In the case of Navnit Lal (C.) Javeri v. K.K. Sen, AAC [1965] 56 ITR 198, the legal effect of such circular is, inter alia, considered by a Bench of five judges of this court. Section 2(6A)(e) and section 12(1B) were introduced in the Income-tax Act by the Finance Act 15 of 1955, which came into force on April 1, 1955. The Government, however, realised that the operation of section 12(1B) would lead to extreme hardship because it would have covered the aggregate of all outstanding loans of past years and would impose an unreasonably high liability on the shareholders to whom the loans might have been advanced. The Minister, therefore, gave an assurance in Parliament that outstanding loans and advances which are otherwise liable to be taxed as dividends in the assessment years 1955-56 will not be subjected to tax if it is shown that they had been genuinely refunded to the respective companies before June 30, 1955. Accordingly, a circular was issued by the Central Board of Revenue on May 10, 1955, pointing out to all Income-tax Officers that it was likely that some of the companies might have advanced loans to their shareholders as a result of genuine transactions of loans, and the idea was not to affect such transactions and not to bring them within the mischief of the new provision. The officers, therefore, were asked to intimate to all the companies that if the loans were repaid before June 30, 1955, in a genuine manner, they would not be taken into account in determining the tax liability of the shareholders to whom they may have been advanced despite the new section. This circular was held by this court as binding on the Revenue, though limiting the operation of section 12(1B) or excluding certain transactions from the ambit of section 12(1B). It was so held because the circular was considered as issued for the purpose of proper administration of the provisions of section 12(1B) and the court did not look upon this circular as being in conflict with section 12(1B).

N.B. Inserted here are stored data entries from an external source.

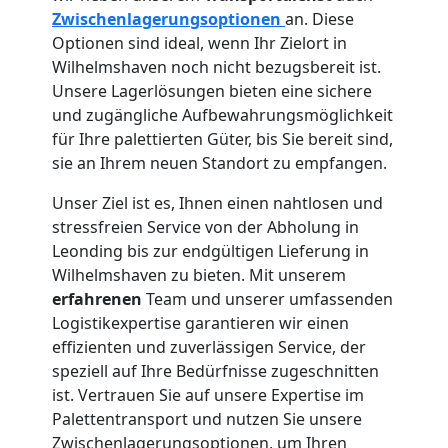
Zwischenlagerungsoptionen
an. Diese
Optionen sind ideal, wenn Ihr Zielort in
Wilhelmshaven noch nicht bezugsbereit ist.
Unsere Lagerlösungen bieten eine sichere
und zugängliche Aufbewahrungsmöglichkeit
für Ihre palettierten Güter, bis Sie bereit sind,
sie an Ihrem neuen Standort zu empfangen.
Unser Ziel ist es, Ihnen einen nahtlosen und
stressfreien Service von der Abholung in
Leonding bis zur endgültigen Lieferung in
Wilhelmshaven zu bieten. Mit unserem
erfahrenen
Team und unserer umfassenden
Logistikexpertise garantieren wir einen
effizienten und zuverlässigen Service, der
speziell auf Ihre Bedürfnisse zugeschnitten
ist. Vertrauen Sie auf unsere Expertise im
Palettentransport und nutzen Sie unsere
Zwischenlagerungsoptionen, um Ihren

A similar view of the Central Board of Direct Taxes circulars has been taken in the case of K.P. Varghese v. ITO [1981] 131 ITR 597, by a Bench of two judges consisting of P.N. Bhagwati and E.S. Venkataramiah, JJ. The Bench has held that circulars of the Central Board of Direct Taxes are legally binding on the Revenue and this binding character attaches to the circulars even if they be found not in accordance with the correct interpretation of the section and they depart or deviate from such construction. Citing the decision of Navnit Lal (C.) Javeri v. K.K. Sen, AAC [1965] 56 ITR 198 (SC), this court observed that circulars issued by the Central Board of Direct Taxes under section 119 of the Act are binding on all officers and persons employed in the execution of the Act even if they deviate from the provisions of the Act. In Keshavji Ravji and Co. v. CIT [1990] 183 ITR 1, a Bench of three judges of this court has also taken the view that circulars beneficial to the assessee which tone down the rigiour of the law and are issued in exercise of the statutory powers under section 119 are binding on the authorities in the administration of the Act. The benefit of such circulars is admissible to the assessee even though the circulars might have departed from the strict tenor of the statutory provision and mitigated the rigour of the law. This court, however, clarified that the Board cannot preempt a judicial interpretation of the scope and ambit of a provision of the Act. Also a circular cannot impose on the taxpayer a burden higher than what the Act itself, on a true interpretation, envisages. The task of interpretation of the laws is the exclusive domain of the courts. However, the Board has the statutory power under section 119 to tone down the rigour of the law for the benefit of the assessee by issuing circulars to ensure a proper administration of the fiscal statute and such circulars would be binding on the authorities administering the Act.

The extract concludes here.